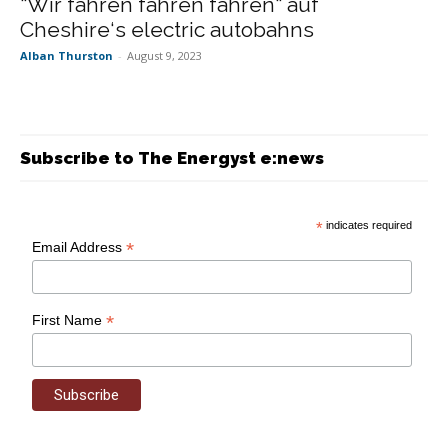
“Wir fahren fahren fahren“ auf
Cheshire‘s electric autobahns
Alban Thurston
-
August 9, 2023
Subscribe to The Energyst e:news
*
indicates required
*
Email Address
*
First Name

************

▸ **Aim of the exercise**:
Reproduce these records exactly, but not the pictures.

▸ **The completed task**:
“Wir fahren fahren fahren“ auf
Cheshire‘s electric autobahns
Alban Thurston
-
August 9, 2023
Subscribe to The Energyst e:news
*
indicates required
*
Email Address
*
First Name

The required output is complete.